- EXERCISE GOAL
Lift out each line of the data that holds "Umum".

- Extracted page text data
────────
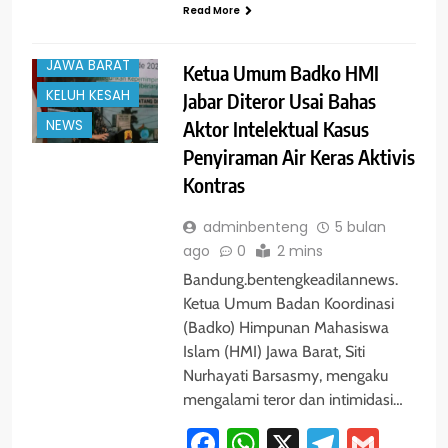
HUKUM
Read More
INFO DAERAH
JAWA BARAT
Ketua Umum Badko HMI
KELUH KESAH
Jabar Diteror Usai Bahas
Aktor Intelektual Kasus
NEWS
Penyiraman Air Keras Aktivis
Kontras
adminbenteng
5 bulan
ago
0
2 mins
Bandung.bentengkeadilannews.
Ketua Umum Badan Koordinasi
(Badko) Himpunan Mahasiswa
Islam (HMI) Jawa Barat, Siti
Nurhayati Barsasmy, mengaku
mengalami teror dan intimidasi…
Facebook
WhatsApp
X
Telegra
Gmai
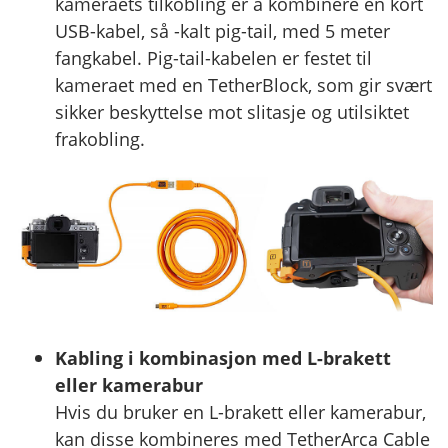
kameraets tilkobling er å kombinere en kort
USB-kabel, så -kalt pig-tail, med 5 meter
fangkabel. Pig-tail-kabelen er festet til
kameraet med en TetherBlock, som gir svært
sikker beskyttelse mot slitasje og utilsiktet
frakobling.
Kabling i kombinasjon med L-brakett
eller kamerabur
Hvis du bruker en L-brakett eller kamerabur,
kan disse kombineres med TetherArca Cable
────────
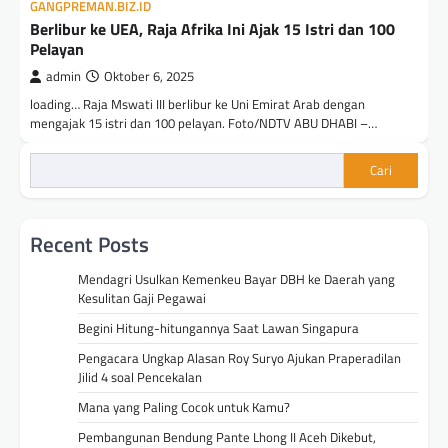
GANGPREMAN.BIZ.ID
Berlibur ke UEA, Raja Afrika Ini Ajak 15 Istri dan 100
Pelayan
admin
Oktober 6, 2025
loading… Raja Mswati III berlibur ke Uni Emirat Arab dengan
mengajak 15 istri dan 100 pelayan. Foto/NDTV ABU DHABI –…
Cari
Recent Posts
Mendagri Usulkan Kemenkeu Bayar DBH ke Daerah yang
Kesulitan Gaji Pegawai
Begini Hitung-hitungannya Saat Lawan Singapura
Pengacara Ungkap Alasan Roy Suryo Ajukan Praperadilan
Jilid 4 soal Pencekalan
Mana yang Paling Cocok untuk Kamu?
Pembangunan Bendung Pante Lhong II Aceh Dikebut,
────────
- YOUR SOLUTION
Ketua Umum Badko HMI
Ketua Umum Badan Koordinasi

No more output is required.